Studies suggest a decreased risk of high-grade prostate cancer in men with lower circulating total cholesterol and that statins may protect against aggressive disease. Confirmation in additional populations and examination of associations for lipoprotein subfractions are needed.


We examined prostate cancer risk and serum total and HDL cholesterol in the ATBC Study cohort (n = 29,093). Cox proportional hazards models were used to estimate the relative risk of total (n = 2,041), non-aggressive (n = 829), aggressive (n = 461), advanced (n = 412), and high-grade (n = 231) prostate cancer by categories of total and HDL cholesterol.

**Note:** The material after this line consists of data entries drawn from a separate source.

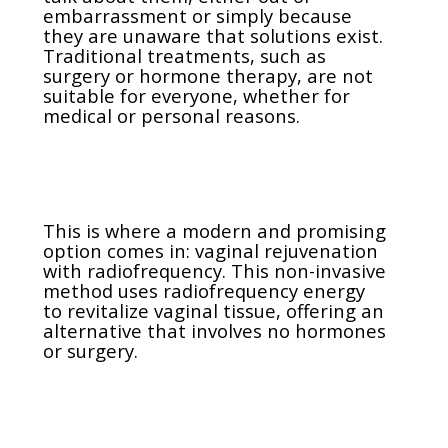
embarrassment or simply because
they are unaware that solutions exist.
Traditional treatments, such as
surgery or hormone therapy, are not
suitable for everyone, whether for
medical or personal reasons.
This is where a modern and promising
option comes in: vaginal rejuvenation
with radiofrequency. This non-invasive
method uses radiofrequency energy
to revitalize vaginal tissue, offering an
alternative that involves no hormones
or surgery.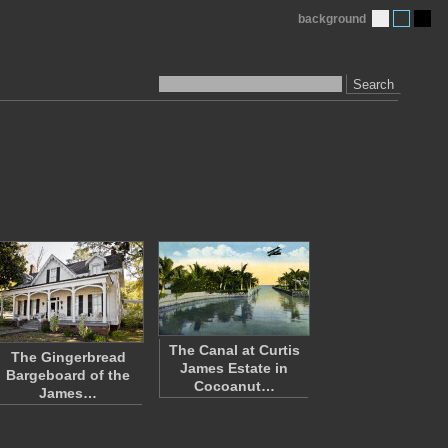
background
Search
The Canal at Curtis
The Gingerbread
James Estate in
Bargeboard of the
Cocoanut…
James…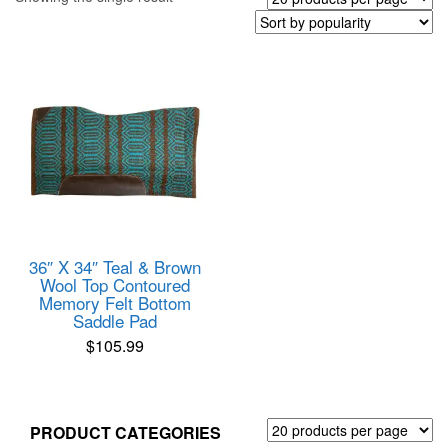
36″ X 34″ Teal & Brown
Wool Top Contoured
Memory Felt Bottom
Saddle Pad
$
105.99
PRODUCT CATEGORIES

After excluding the first 10 years of follow-up, men with higher serum total cholesterol were at increased risk of overall (≥240 vs. <200 mg/dl: HR = 1.22, 95% CI 1.03-1.44, p-trend = 0.01) and advanced (≥240 vs. <200 mg/dl: HR = 1.85, 95% CI 1.13-3.03, p-trend = 0.05) prostate cancer. Higher HDL cholesterol was suggestively associated with a decreased risk of prostate cancer regardless of stage or grade.


In this population of smokers, high serum total cholesterol was associated with higher risk of advanced prostate cancer, and high HDL cholesterol suggestively reduced the risk of prostate cancer overall. These results support previous studies and, indirectly, support the hypothesis that statins may reduce the risk of advanced prostate cancer by lowering cholesterol.